When duplicating the records beneath this instruction, omit every picture and keep all else exact.

Available data →
+-------+
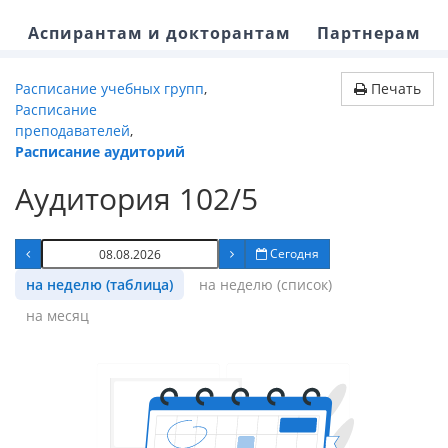
Аспирантам и докторантам
Партнерам
Расписание учебных групп
,
Печать
Расписание
преподавателей
,
Расписание аудиторий
Аудитория 102/5
Сегодня
на неделю (таблица)
на неделю (список)
на месяц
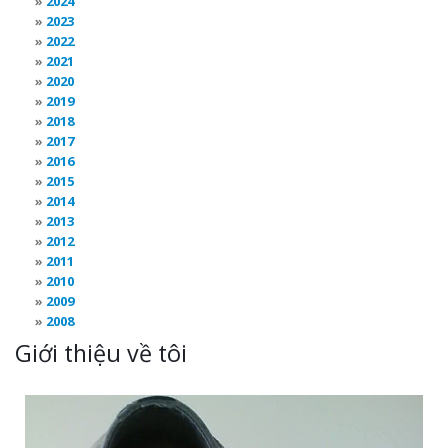
2024
2023
2022
2021
2020
2019
2018
2017
2016
2015
2014
2013
2012
2011
2010
2009
2008
Giới thiệu về tôi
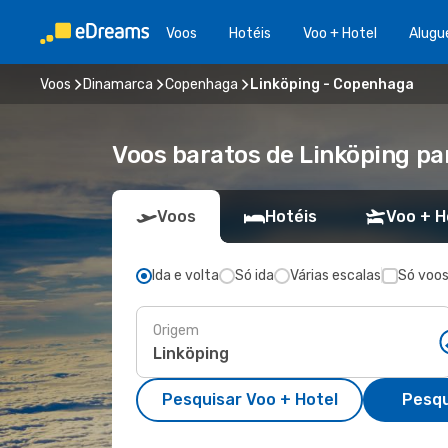
Voos
Hotéis
Voo + Hotel
Alugu
Voos
Dinamarca
Copenhaga
Linköping - Copenhaga
Voos baratos de Linköping p
Voos
Hotéis
Voo + H
Ida e volta
Só ida
Várias escalas
Só voos
Origem
Pesquisar Voo + Hotel
Pesqu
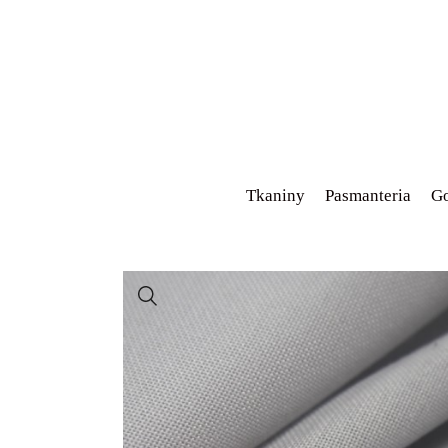
Tkaniny
Pasmanteria
Go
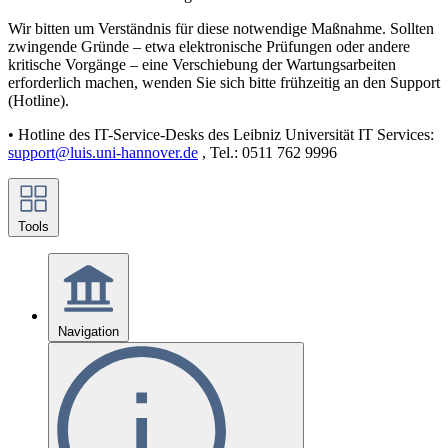
Wir bitten um Verständnis für diese notwendige Maßnahme. Sollten
zwingende Gründe – etwa elektronische Prüfungen oder andere
kritische Vorgänge – eine Verschiebung der Wartungsarbeiten
erforderlich machen, wenden Sie sich bitte frühzeitig an den Support
(Hotline).
• Hotline des IT-Service-Desks des Leibniz Universität IT Services:
support@luis.uni-hannover.de
, Tel.: 0511 762 9996
Tools
Navigation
+-------+
Answer for this exercise →
Аспирантам и докторантам
Партнерам
Расписание учебных групп
,
Печать
Расписание
преподавателей
,
Расписание аудиторий
Аудитория 102/5
Сегодня
на неделю (таблица)
на неделю (список)
на месяц
2024
2023
2022
2021
2020
2019
2018
2017
2016
2015
2014
2013
2012
2011
2010
2009
2008
Giới thiệu về tôi
Voos
Hotéis
Voo + Hotel
Alugu
Voos
Dinamarca
Copenhaga
Linköping - Copenhaga
Voos baratos de Linköping p
Voos
Hotéis
Voo + H
Ida e volta
Só ida
Várias escalas
Só voos
Origem
Pesquisar Voo + Hotel
Pesqu
Tkaniny
Pasmanteria
Go
Wir bitten um Verständnis für diese notwendige Maßnahme. Sollten
zwingende Gründe – etwa elektronische Prüfungen oder andere
kritische Vorgänge – eine Verschiebung der Wartungsarbeiten
erforderlich machen, wenden Sie sich bitte frühzeitig an den Support
(Hotline).
• Hotline des IT-Service-Desks des Leibniz Universität IT Services:
support@luis.uni-hannover.de
, Tel.: 0511 762 9996
Tools
Navigation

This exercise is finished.